Auch der Brite interessiert sich für ein Reibungsverhältnis: nämlich, wie sich Schlaf und Informationsverarbeitung zueinander verhalten. „Zumindest in der westlichen Welt kuratiert fast jeder Mensch heutzutage sein eigenes Informationsuniversum“, sagt Richter. Die damit einhergehende Vernetzung torpediert unsere Nachtruhe. 24/7-Kommunikationsoptionen sorgen dafür, dass nicht nur unsere elektronischen Endgeräte, sondern wir selbst in einem Always-on-Modus sind.

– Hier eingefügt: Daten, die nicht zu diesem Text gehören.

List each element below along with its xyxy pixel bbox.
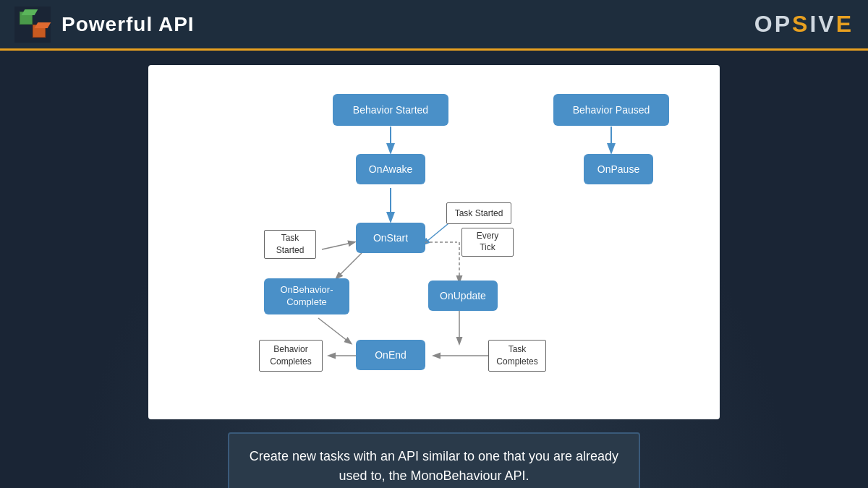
- flowchart: Behavior Started Behavior Paused OnAwake…: [177, 87, 691, 398]
- opsive-letter-p: P: [775, 11, 792, 38]
- cube-green-icon: [20, 12, 33, 25]
- svg-line-6: [322, 242, 354, 249]
- task-completes-box: Task Completes: [488, 340, 546, 372]
- task-started-top-box: Task Started: [446, 202, 511, 224]
- on-end-box: OnEnd: [356, 340, 425, 370]
- every-tick-box: Every Tick: [461, 228, 514, 257]
- cube-orange-icon: [33, 25, 46, 38]
- behavior-started-box: Behavior Started: [333, 94, 448, 126]
- opsive-letter-s: S: [792, 11, 809, 38]
- header: Powerful API O P S I V E: [0, 0, 868, 51]
- opsive-letter-e: E: [836, 11, 854, 38]
- on-awake-box: OnAwake: [356, 154, 425, 184]
- on-start-box: OnStart: [356, 223, 425, 253]
- logo-box: [14, 7, 51, 43]
- opsive-letter-i: I: [809, 11, 818, 38]
- on-update-box: OnUpdate: [428, 281, 498, 311]
- arrows-svg: [177, 87, 691, 398]
- header-left: Powerful API: [14, 7, 195, 43]
- on-behavior-complete-box: OnBehavior- Complete: [264, 278, 349, 314]
- behavior-completes-box: Behavior Completes: [259, 340, 323, 372]
- svg-line-3: [336, 253, 362, 278]
- svg-line-7: [318, 318, 351, 343]
- main-content: Behavior Started Behavior Paused OnAwake…: [0, 51, 868, 488]
- diagram-card: Behavior Started Behavior Paused OnAwake…: [148, 65, 720, 419]
- caption-box: Create new tasks with an API similar to …: [228, 432, 640, 488]
- behavior-paused-box: Behavior Paused: [553, 94, 669, 126]
- logo-cubes: [18, 10, 47, 39]
- opsive-logo: O P S I V E: [754, 11, 854, 38]
- page-title: Powerful API: [61, 13, 195, 36]
- caption-text: Create new tasks with an API similar to …: [247, 447, 621, 486]
- on-pause-box: OnPause: [584, 154, 653, 184]
- task-started-left-box: Task Started: [264, 230, 316, 259]
- opsive-letter-o: O: [754, 11, 775, 38]
- opsive-letter-v: V: [818, 11, 835, 38]
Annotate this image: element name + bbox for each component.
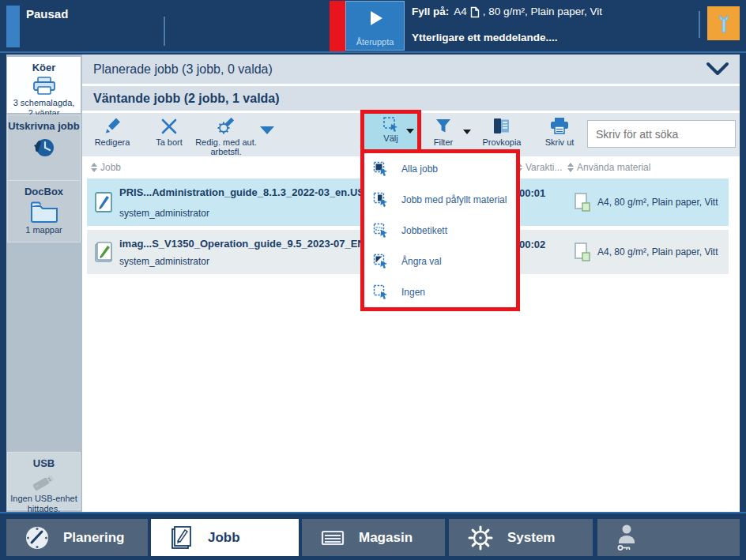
column-header-media[interactable]: Använda material [567, 162, 650, 173]
media-sheet-icon [574, 192, 591, 212]
status-accent-bar [6, 6, 20, 47]
folder-icon [28, 200, 60, 224]
job-title: PRIS...Administration_guide_8.1.3_2022-0… [119, 186, 398, 198]
select-button[interactable]: Välj [364, 116, 417, 152]
filter-icon [433, 116, 454, 137]
tab-jobs-label: Jobb [208, 530, 240, 546]
printer-status: Pausad [26, 7, 68, 21]
resume-button-label: Återuppta [346, 37, 404, 47]
select-icon [382, 116, 400, 133]
usb-status-line1: Ingen USB-enhet [8, 494, 80, 504]
queues-scheduled: 3 schemalagda, [7, 98, 81, 108]
select-button-highlight: Välj [360, 110, 421, 149]
pdf-job-icon [94, 191, 113, 213]
docbox-label: DocBox [8, 181, 80, 197]
gear-icon [466, 524, 495, 552]
job-duration: 00:02 [519, 239, 545, 250]
delete-button[interactable]: Ta bort [145, 116, 194, 147]
edit-label: Redigera [95, 137, 130, 147]
job-media: A4, 80 g/m², Plain paper, Vitt [574, 242, 718, 262]
menu-item-none[interactable]: Ingen [364, 276, 516, 307]
menu-item-job-label[interactable]: Jobbetikett [364, 215, 516, 246]
edit-button[interactable]: Redigera [88, 116, 137, 147]
select-label-icon [373, 223, 389, 239]
media-message-prefix: Fyll på: [412, 6, 449, 18]
job-owner: system_administrator [119, 256, 209, 267]
filter-dropdown-caret[interactable] [463, 130, 471, 134]
tab-trays[interactable]: Magasin [302, 519, 445, 556]
sidebar-item-queues[interactable]: Köer 3 schemalagda, 2 väntar [7, 57, 81, 113]
usb-stick-icon: ** [28, 472, 61, 492]
waiting-jobs-header[interactable]: Väntande jobb (2 jobb, 1 valda) [82, 86, 740, 111]
wrench-icon [714, 13, 733, 35]
sidebar-item-usb[interactable]: USB ** Ingen USB-enhet hittades. [7, 452, 81, 510]
menu-item-all-jobs[interactable]: Alla jobb [364, 153, 516, 184]
sidebar-item-printed-jobs[interactable]: Utskrivna jobb [7, 115, 81, 189]
menu-item-undo-selection[interactable]: Ångra val [364, 246, 516, 276]
proof-copy-icon [491, 116, 513, 137]
print-label: Skriv ut [545, 137, 575, 147]
topbar-divider [164, 17, 165, 46]
proof-copy-button[interactable]: Provkopia [477, 116, 527, 147]
resume-button[interactable]: Återuppta [345, 1, 405, 51]
workflow-dropdown-caret[interactable] [260, 126, 274, 134]
job-duration: 00:01 [519, 187, 545, 199]
close-icon [159, 116, 179, 137]
printed-jobs-label: Utskrivna jobb [8, 115, 80, 132]
page-icon [470, 6, 480, 18]
edit-with-workflow-label-line1: Redig. med aut. [195, 137, 257, 147]
sidebar-item-docbox[interactable]: DocBox 1 mappar [7, 180, 81, 242]
delete-label: Ta bort [156, 137, 183, 147]
tab-jobs[interactable]: Jobb [151, 519, 299, 556]
jobs-panel: Planerade jobb (3 jobb, 0 valda) Väntand… [82, 54, 740, 512]
search-input[interactable] [588, 128, 744, 141]
chevron-down-icon [705, 59, 730, 78]
select-none-icon [373, 284, 389, 300]
edit-with-workflow-label-line2: arbetsfl. [210, 147, 241, 156]
media-message-size: A4 [454, 6, 467, 18]
tab-trays-label: Magasin [359, 530, 413, 546]
planned-jobs-header[interactable]: Planerade jobb (3 jobb, 0 valda) [82, 54, 740, 84]
top-status-bar: Pausad Återuppta Fyll på: A4 , 80 g/m², … [0, 0, 746, 53]
tab-planning-label: Planering [63, 530, 124, 546]
menu-item-jobs-with-loaded-media[interactable]: Jobb med påfyllt material [364, 184, 516, 215]
job-title: imag...S_V1350_Operation_guide_9.5_2023-… [119, 238, 399, 250]
media-sheet-icon [574, 242, 591, 262]
sidebar: Köer 3 schemalagda, 2 väntar Utskrivna j… [6, 54, 82, 512]
select-dropdown-caret[interactable] [406, 129, 414, 133]
column-header-duration[interactable]: Varakti... [516, 162, 562, 173]
expand-planned-jobs-button[interactable] [705, 59, 730, 81]
media-message-rest: , 80 g/m², Plain paper, Vit [483, 6, 602, 18]
pencil-icon [102, 116, 122, 137]
jobs-icon [168, 524, 195, 551]
job-owner: system_administrator [119, 208, 209, 219]
clock-icon [24, 524, 51, 551]
column-header-job[interactable]: Jobb [91, 162, 121, 173]
print-icon [548, 116, 571, 137]
planned-jobs-title: Planerade jobb (3 jobb, 0 valda) [93, 62, 273, 77]
maintenance-button[interactable] [707, 6, 740, 40]
filter-label: Filter [434, 137, 453, 147]
filter-button[interactable]: Filter [419, 116, 468, 147]
queues-label: Köer [7, 57, 81, 73]
tab-system-label: System [507, 530, 555, 546]
sort-icon [567, 163, 574, 172]
docbox-count: 1 mappar [8, 225, 80, 235]
tab-system[interactable]: System [449, 519, 593, 556]
play-icon [365, 8, 386, 28]
waiting-jobs-title: Väntande jobb (2 jobb, 1 valda) [93, 92, 280, 106]
edit-with-workflow-button[interactable]: Redig. med aut. arbetsfl. [194, 116, 258, 156]
tab-planning[interactable]: Planering [6, 519, 148, 556]
tab-user-login[interactable] [597, 519, 740, 556]
select-loaded-icon [373, 192, 389, 208]
select-all-icon [373, 161, 389, 177]
usb-label: USB [8, 453, 80, 469]
pdf-job-icon [94, 241, 113, 263]
bottom-navigation: Planering Jobb Magasin [0, 512, 746, 560]
print-button[interactable]: Skriv ut [536, 116, 583, 147]
search-box [587, 120, 736, 148]
printer-queue-icon [31, 76, 58, 96]
topbar-divider-right [699, 11, 700, 38]
gear-pencil-icon [216, 116, 236, 137]
user-key-icon [615, 523, 642, 553]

„Zugleich brauchen wir den Schlaf, besonders fürs Lernen. Während wir abschalten, konsolidieren sich Erinnerungen.“ Unser Gehirn arbeitet nachts so hart wie am Tage. Im Zuge seiner Arbeit hat Richter sich mit dem Neurowissenschaftler David Eagleman über die Wirkung von Klängen auf die Traum-, Leicht- und Tiefschlafphase ausgetauscht. Doch auch wenn „Sleep“ mit Achteinhalbstunden so lange dauert wie ideale Nachtruhe: eine Schlafhilfe oder Abbildung der 90-Minuten-Zyklen, die wir jede Nacht mehrfach durchlaufen, soll das Stück nicht sein – „eher ein kreatives Experiment, bei dem sich Musik und der schlafende Geist treffen“, erklärt Richter.
Nähe zum Wiegenlied
Es gibt eine Kurzfassung, „from Sleep“ betitelt. Das Register wechselt dabei öfter als in der Langfassung. Trotzdem vergeht diese Stunde entschleunigt, es wirkt, als werde man durch wechselnde Landschaften getragen. Richters Musik ist im positiven Sinne einlullend – worin ja schon eine begriffliche Nähe zum englischen Begriff „lullaby“ steckt. Auch in Wiegenliedern fand Richter Inspiration für sein Projekt. „Schließlich sind sie ein universelles Element der menschlichen Kultur.“
Lambert: „Stay in the Dark“ (Staatsakt/Caroline);
Max Richter: „Sleep“ (Deutsche Grammophon/Universal);
Lambert live: 23. 10., FZH Lister Turm, Hannover; 24. 10., Kampnagel, Hamburg; 29. 11., Heimathafen, Berlin, wird fortgesetzt
Auch wenn Richter seine Hörer motivieren will, dem Schlaf Raum zu geben – wie Lambert nutzt er die Nacht gerne zum Arbeiten, am besten geht das für ihn zwischen 21 Uhr und 2 Uhr morgens. „Das Komponieren“, so Richter, „funktioniert ja sowieso eher wie ein Traum als wie Arbeit.“ Alle jene, die das von ihrem Job nicht sagen können, haben mit „Sleep“ nun den Soundtrack zur Nacht, der beim Runterfahren helfen kann – und deutlich interessanter klingt, als man das von konfektionierter Entspannungsmusik ansonsten gewöhnt ist.